Architect and operate infrastructure to support continuous availability — including zero-downtime deployments, automated rollouts, and the ability to scale capacity up and down in response to predictable demand peaks and quiet periods throughout the year.
Own system reliability and maintenance practices, including patching, upgrades, and configuration management across environments, ensuring infrastructure remains healthy, current, and audit-ready.
Develop and maintain disaster recovery and business continuity plans — including documented runbooks, tested recovery procedures, rollback strategies, and data recovery protocols that can be executed confidently when needed.
Develop and document reusable tools, networking patterns, and infrastructure templates for engineering teams to follow.
Collaborate cross-functionally with engineering teams when infrastructure changes are coming, or when working with them to understand what they need.
Own and improve CI/CD pipelines using GitHub Actions ensuring fast, reliable, and secure delivery of workflows.

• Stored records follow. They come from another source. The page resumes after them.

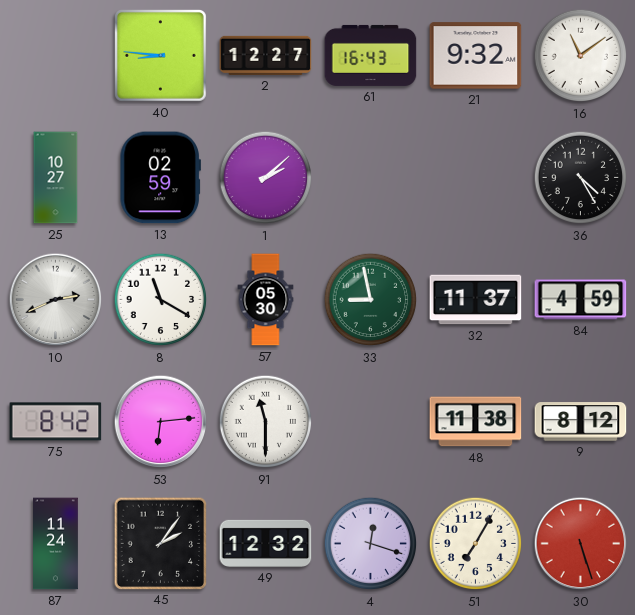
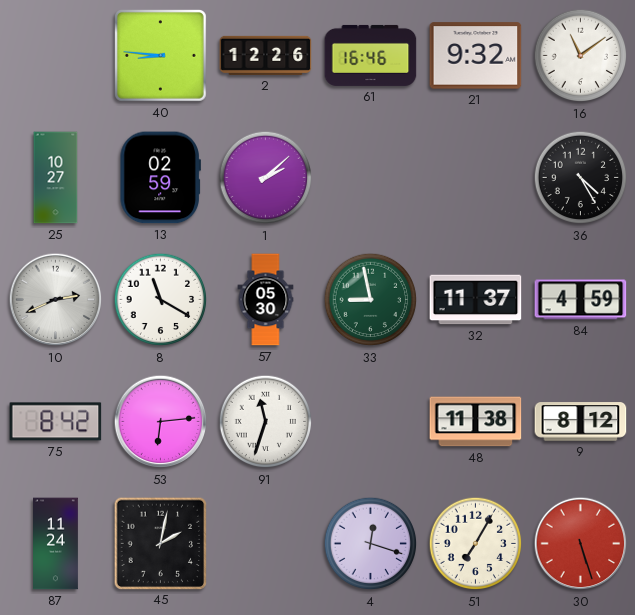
2: 12:27 -> 12:26
61: 16:43 -> 16:46
91: 11:30 -> 11:33
45: 2:06 -> 2:02
49: 12:32 -> none
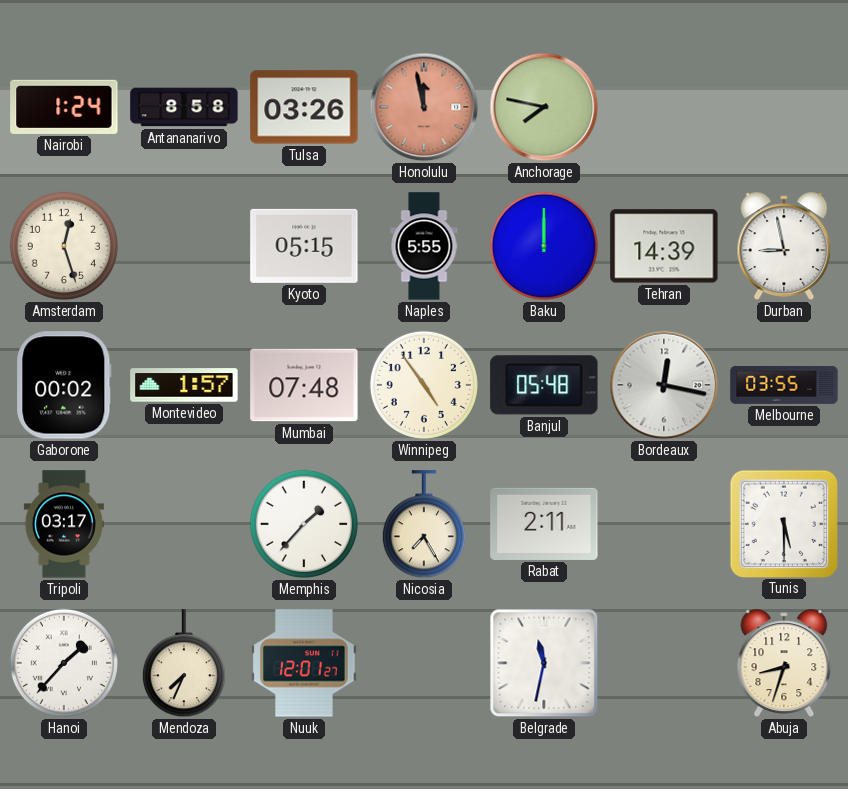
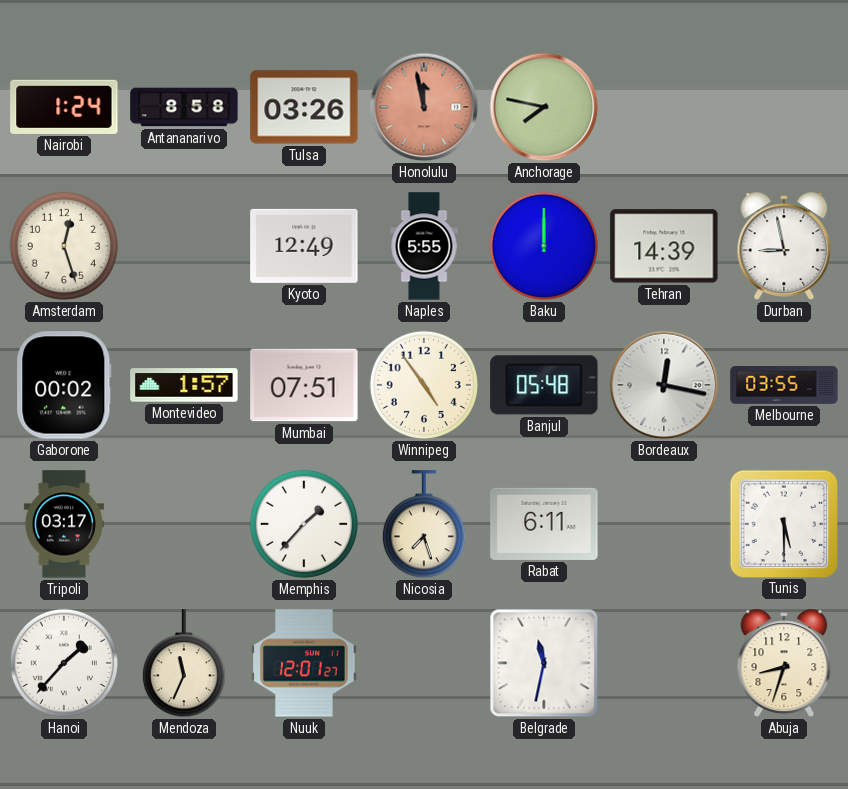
Kyoto: 05:15 -> 12:49
Mumbai: 07:48 -> 07:51
Nicosia: 7:25 -> 7:27
Rabat: 2:11 -> 6:11
Mendoza: 7:34 -> 11:34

Manage infrastructure-as-code using Terraform, enabling repeatable and auditable provisioning across environments.
Implement and maintain observability and monitoring solutions, including Grafana dashboards and alerting, to provide teams with clear visibility into system health.
Manage identity and access using Microsoft Entra ID, applying least-privilege principles across services and teams.
Approach all infrastructure work with a security-first mindset — proactively identifying risks, enforcing compliance patterns, and communicating deviations from standard operating procedures.
Communicate clearly with stakeholders and adjacent teams on infrastructure changes, timelines, and dependencies.
Contribute to the team's knowledge base by creating runbooks, architecture documentation, and onboarding guides.
Requirements
4+ years of hands-on experience with Azure infrastructure in a production environment.
Deep experience with Azure Kubernetes Service (AKS) — cluster management, networking, scaling, gitops and day-2 operations.
Strong understanding of cloud networking, including VNets, NSGs, private endpoints, DNS, and ingress/egress patterns.
Experience with infrastructure-as-code — Terraform preferred.
Proficiency with CI/CD tooling, particularly GitHub Actions.
Comfort working in a small, remote team with a high degree of autonomy and ownership.
Strong written and verbal communication skills — able to work cross-functionally, explain technical decisions clearly, and keep stakeholders informed.
Security-conscious approach to infrastructure design and operations.
Eastern or Central time zone required for team collaboration.